Now, researchers at The Ohio State University and the University of Regensburg report in the Proceedings of the National Academy of Sciences that it’s the add-ons that enable proteins to connect exclusively with the right dedicated partner.
Florian Busch, a postdoctoral researcher in chemistry and biochemistry at Ohio State and co-author of the study, called the existence of protein add-ons “a previously unknown fundamental driving principle” to ensure that proteins interact in specific ways.
The researchers experimented with live bacteria, demonstrating the importance of add-ons to normal cellular functions. For example, they determined that in the organism Bacillus subtilis, in which a unique interface add-on is missing, bacteria colonies grew 80 percent less under certain conditions. The reason for this was that the missing interface add-on led to un-healthy cross-interactions of proteins in the B. subtilis cells.
It’s difficult to overstate the importance of proteins to life as we know it. Enzymes are proteins that enable chemical reactions in cells. Antibodies are proteins that bind to foreign invaders in the body. The list goes on to include thousands of critical functions. In most cases, proteins have to connect to each other and form groups called protein complexes to perform such diverse tasks.
But exactly how proteins are able to do all that they do is a mystery—one rooted in mathematics and geometry. There are 20 known amino acids which link together in long chains and then fold up to form proteins.

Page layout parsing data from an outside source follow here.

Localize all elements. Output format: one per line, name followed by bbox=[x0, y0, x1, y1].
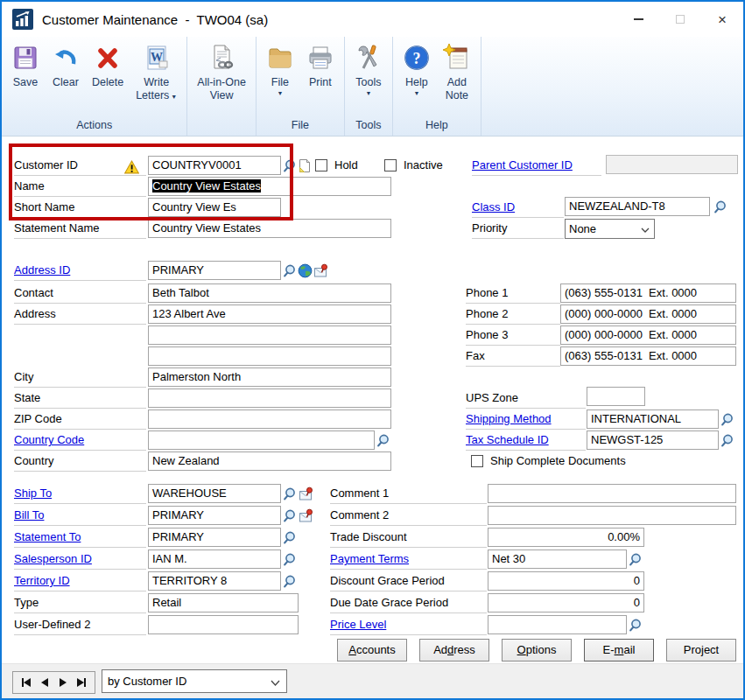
country-code-link[interactable]: Country Code bbox=[14, 433, 84, 446]
write-letters-button[interactable]: W Write Letters bbox=[130, 40, 183, 107]
payment-terms-link[interactable]: Payment Terms bbox=[330, 552, 409, 565]
project-button[interactable]: Project bbox=[666, 639, 736, 662]
priority-dropdown[interactable]: None bbox=[565, 219, 655, 239]
bill-to-map-pin-icon[interactable] bbox=[299, 507, 314, 524]
tax-schedule-id-lookup-icon[interactable] bbox=[720, 431, 735, 449]
statement-to-link[interactable]: Statement To bbox=[14, 530, 81, 543]
all-in-one-view-button[interactable]: All-in-One View bbox=[191, 40, 252, 106]
next-record-button[interactable] bbox=[60, 672, 67, 693]
ship-to-link[interactable]: Ship To bbox=[14, 486, 52, 500]
add-note-label-line1: Add bbox=[447, 76, 467, 89]
last-record-button[interactable] bbox=[77, 672, 86, 693]
first-record-button[interactable] bbox=[22, 672, 31, 693]
discount-grace-period-field[interactable]: 0 bbox=[488, 571, 644, 591]
ups-zone-field[interactable] bbox=[587, 387, 645, 406]
save-button[interactable]: Save bbox=[5, 40, 46, 93]
shipping-method-field[interactable]: INTERNATIONAL bbox=[587, 410, 719, 429]
note-icon[interactable] bbox=[297, 157, 313, 174]
bill-to-field[interactable]: PRIMARY bbox=[148, 506, 281, 525]
fax-field[interactable]: (063) 555-0131 Ext. 0000 bbox=[560, 346, 736, 366]
phone2-field[interactable]: (000) 000-0000 Ext. 0000 bbox=[560, 304, 736, 324]
class-id-lookup-icon[interactable] bbox=[713, 198, 728, 215]
address-id-lookup-icon[interactable] bbox=[282, 262, 298, 279]
address-id-field[interactable]: PRIMARY bbox=[148, 261, 281, 280]
country-code-lookup-icon[interactable] bbox=[376, 431, 391, 449]
tax-schedule-id-field[interactable]: NEWGST-125 bbox=[587, 430, 719, 450]
delete-button[interactable]: Delete bbox=[86, 40, 130, 93]
price-level-field[interactable] bbox=[488, 615, 627, 634]
toolbar-group-help: ? Help ▼ Add Note Help bbox=[393, 37, 481, 136]
user-defined-2-field[interactable] bbox=[148, 615, 299, 634]
hold-checkbox[interactable] bbox=[315, 159, 327, 172]
trade-discount-field[interactable]: 0.00% bbox=[488, 528, 644, 547]
status-bar: by Customer ID bbox=[2, 663, 743, 698]
class-id-link[interactable]: Class ID bbox=[472, 200, 515, 214]
tools-menu-button[interactable]: Tools ▼ bbox=[348, 40, 389, 102]
tax-schedule-id-link[interactable]: Tax Schedule ID bbox=[466, 433, 549, 446]
price-level-link[interactable]: Price Level bbox=[330, 618, 386, 631]
close-button[interactable]: × bbox=[701, 2, 743, 37]
type-label: Type bbox=[14, 593, 146, 613]
ship-to-lookup-icon[interactable] bbox=[282, 485, 298, 502]
phone3-field[interactable]: (000) 000-0000 Ext. 0000 bbox=[560, 326, 736, 345]
comment2-field[interactable] bbox=[488, 506, 736, 525]
country-code-field[interactable] bbox=[148, 430, 375, 450]
shipping-method-link[interactable]: Shipping Method bbox=[466, 412, 552, 425]
customer-id-lookup-icon[interactable] bbox=[282, 157, 298, 174]
ship-to-map-pin-icon[interactable] bbox=[299, 485, 314, 502]
inactive-checkbox[interactable] bbox=[384, 159, 397, 172]
previous-record-button[interactable] bbox=[41, 672, 48, 693]
email-button[interactable]: E-mail bbox=[584, 639, 654, 662]
chevron-down-icon bbox=[641, 228, 650, 233]
zip-code-field[interactable] bbox=[148, 410, 391, 429]
payment-terms-lookup-icon[interactable] bbox=[628, 550, 643, 568]
address-map-pin-icon[interactable] bbox=[313, 262, 329, 279]
city-field[interactable]: Palmerston North bbox=[148, 368, 391, 387]
ship-complete-documents-checkbox[interactable] bbox=[471, 455, 483, 467]
print-button[interactable]: Print bbox=[300, 40, 341, 93]
accounts-button[interactable]: Accounts bbox=[337, 639, 407, 662]
address-line3-field[interactable] bbox=[148, 346, 391, 366]
parent-customer-id-link[interactable]: Parent Customer ID bbox=[472, 158, 573, 172]
payment-terms-field[interactable]: Net 30 bbox=[488, 550, 627, 569]
ship-to-field[interactable]: WAREHOUSE bbox=[148, 484, 281, 503]
help-menu-button[interactable]: ? Help ▼ bbox=[397, 40, 437, 102]
short-name-field[interactable]: Country View Es bbox=[148, 198, 281, 217]
salesperson-id-field[interactable]: IAN M. bbox=[148, 550, 281, 569]
customer-id-field[interactable]: COUNTRYV0001 bbox=[148, 156, 281, 175]
minimize-button[interactable] bbox=[617, 2, 659, 37]
file-menu-button[interactable]: File ▼ bbox=[260, 40, 300, 102]
territory-id-link[interactable]: Territory ID bbox=[14, 574, 70, 587]
sort-by-dropdown[interactable]: by Customer ID bbox=[102, 669, 287, 693]
comment1-field[interactable] bbox=[488, 484, 736, 503]
tools-icon bbox=[355, 44, 383, 72]
tools-dropdown-arrow-icon: ▼ bbox=[365, 89, 371, 98]
salesperson-id-lookup-icon[interactable] bbox=[282, 550, 298, 568]
contact-field[interactable]: Beth Talbot bbox=[148, 284, 391, 303]
toolbar-group-label-file: File bbox=[260, 116, 341, 136]
phone1-label: Phone 1 bbox=[466, 284, 560, 304]
address-button[interactable]: Address bbox=[419, 639, 489, 662]
statement-to-field[interactable]: PRIMARY bbox=[148, 528, 281, 547]
options-button[interactable]: Options bbox=[502, 639, 572, 662]
clear-button[interactable]: Clear bbox=[46, 40, 86, 93]
address-line1-field[interactable]: 123 Albert Ave bbox=[148, 304, 391, 324]
address-line2-field[interactable] bbox=[148, 326, 391, 345]
internet-globe-icon[interactable] bbox=[298, 262, 313, 279]
bill-to-lookup-icon[interactable] bbox=[282, 507, 298, 524]
price-level-lookup-icon[interactable] bbox=[628, 616, 643, 634]
salesperson-id-link[interactable]: Salesperson ID bbox=[14, 552, 92, 565]
due-date-grace-period-field[interactable]: 0 bbox=[488, 593, 644, 612]
territory-id-lookup-icon[interactable] bbox=[282, 572, 298, 590]
maximize-button[interactable] bbox=[659, 2, 701, 37]
phone1-field[interactable]: (063) 555-0131 Ext. 0000 bbox=[560, 284, 736, 303]
territory-id-field[interactable]: TERRITORY 8 bbox=[148, 571, 281, 591]
shipping-method-lookup-icon[interactable] bbox=[720, 410, 735, 428]
address-id-link[interactable]: Address ID bbox=[14, 263, 70, 276]
class-id-field[interactable]: NEWZEALAND-T8 bbox=[565, 197, 710, 216]
add-note-button[interactable]: Add Note bbox=[437, 40, 477, 106]
state-field[interactable] bbox=[148, 388, 391, 408]
name-field[interactable]: Country View Estates bbox=[148, 177, 391, 196]
statement-to-lookup-icon[interactable] bbox=[282, 528, 298, 546]
bill-to-link[interactable]: Bill To bbox=[14, 508, 44, 522]
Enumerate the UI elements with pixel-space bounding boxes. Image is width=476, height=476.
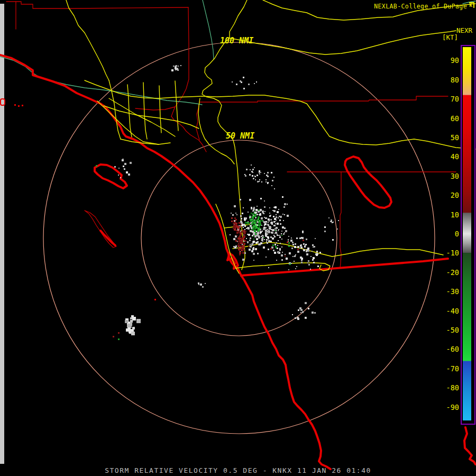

It’s the fold that determines a protein’s generic shape, or geometry. Although there are only around 1,000 known protein geometries in nature, somehow proteins are able to form complexes that perform hundreds of thousands of very specific functions.
Maximilian Plach, lead author of the paper and biochemist at the University of Regensburg, explained how the researchers knew where to look to solve the mystery.
“Much work has been put into analyzing how proteins interact with each other and what the interfaces look like, how they are constructed, and how they evolved,” he said. “But the peripheral regions of interfaces have not received as much attention. I think the novelty in our approach was to look at regions that have been, as yet, regarded as less important.”
The Regensburg team, led by computational biologist Rainer Merkl and protein biochemist Reinhard Sterner, analyzed the protein sequences derived from more than 15,000 bacterial and archaeal genomes on a large computer cluster. They sorted proteins that shared common evolutionary ancestors into a kind of family tree, and compared individual proteins to their protein “relatives.” That’s how they spotted interface structures that were present in some proteins but missing in others—the add-ons.
Busch and Vicki Wysocki, Ohio Eminent Scholar of Macromolecular Structure and Function and director of the Campus Chemical Instrument Center at Ohio State, then used native mass spectrometry to detect how the presence and absence of add-ons influenced the ability of proteins to interact with each other.
“We’re really pleased that our native mass spectrometry technology could help identify the role of these interface ‘add-ons’—a way for a protein to find its critical partner protein even in a crowded cellular environment with similar structures present,” Wysocki said.
To Busch, one of the really exciting things about the study was the researchers’ use of “big data”—in this case, entire protein and genome databases.
“I consider our work to be one important example of how to make use of publicly available data in order to understand fundamental principles in nature, and I think that data mining will become increasingly important in the biomedical field in the future,” he said.
Co-authors on the study included Florian Semmelmann, Markus Busch and Leonhard Heizinger of the University of Regensburg. This work was sponsored by the National Institutes of Health, the Fonds der Chemischen Industrie and the Konrad-Adenauer-Stiftung.